▸ TASK STATEMENT
What appears from the first line of the data below through the line containing "(805)-484-0333", both included, should be copied exactly, and nothing else.

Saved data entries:
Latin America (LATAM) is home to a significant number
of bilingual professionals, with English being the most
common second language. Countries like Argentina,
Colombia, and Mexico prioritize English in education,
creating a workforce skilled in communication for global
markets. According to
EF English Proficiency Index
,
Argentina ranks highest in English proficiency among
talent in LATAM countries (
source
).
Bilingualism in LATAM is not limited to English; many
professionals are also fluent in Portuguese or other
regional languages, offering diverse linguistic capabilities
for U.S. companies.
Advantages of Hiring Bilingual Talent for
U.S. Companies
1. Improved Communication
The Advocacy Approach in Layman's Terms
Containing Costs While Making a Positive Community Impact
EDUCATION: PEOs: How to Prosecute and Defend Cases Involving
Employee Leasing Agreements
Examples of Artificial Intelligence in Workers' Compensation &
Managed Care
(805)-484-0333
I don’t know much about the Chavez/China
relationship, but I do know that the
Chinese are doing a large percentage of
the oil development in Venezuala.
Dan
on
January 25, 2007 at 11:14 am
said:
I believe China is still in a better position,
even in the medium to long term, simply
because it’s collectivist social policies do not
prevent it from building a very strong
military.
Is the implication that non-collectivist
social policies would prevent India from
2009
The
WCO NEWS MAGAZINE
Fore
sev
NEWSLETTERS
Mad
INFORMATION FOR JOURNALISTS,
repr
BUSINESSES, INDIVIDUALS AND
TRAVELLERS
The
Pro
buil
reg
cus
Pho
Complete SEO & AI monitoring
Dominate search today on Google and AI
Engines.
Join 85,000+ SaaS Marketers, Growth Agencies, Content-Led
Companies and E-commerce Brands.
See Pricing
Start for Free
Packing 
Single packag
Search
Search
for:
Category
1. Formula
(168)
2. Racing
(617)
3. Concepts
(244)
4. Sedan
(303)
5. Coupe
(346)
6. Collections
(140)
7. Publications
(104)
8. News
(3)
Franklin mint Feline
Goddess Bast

▸ FINISHED TASK
Latin America (LATAM) is home to a significant number
of bilingual professionals, with English being the most
common second language. Countries like Argentina,
Colombia, and Mexico prioritize English in education,
creating a workforce skilled in communication for global
markets. According to
EF English Proficiency Index
,
Argentina ranks highest in English proficiency among
talent in LATAM countries (
source
).
Bilingualism in LATAM is not limited to English; many
professionals are also fluent in Portuguese or other
regional languages, offering diverse linguistic capabilities
for U.S. companies.
Advantages of Hiring Bilingual Talent for
U.S. Companies
1. Improved Communication
The Advocacy Approach in Layman's Terms
Containing Costs While Making a Positive Community Impact
EDUCATION: PEOs: How to Prosecute and Defend Cases Involving
Employee Leasing Agreements
Examples of Artificial Intelligence in Workers' Compensation &
Managed Care
(805)-484-0333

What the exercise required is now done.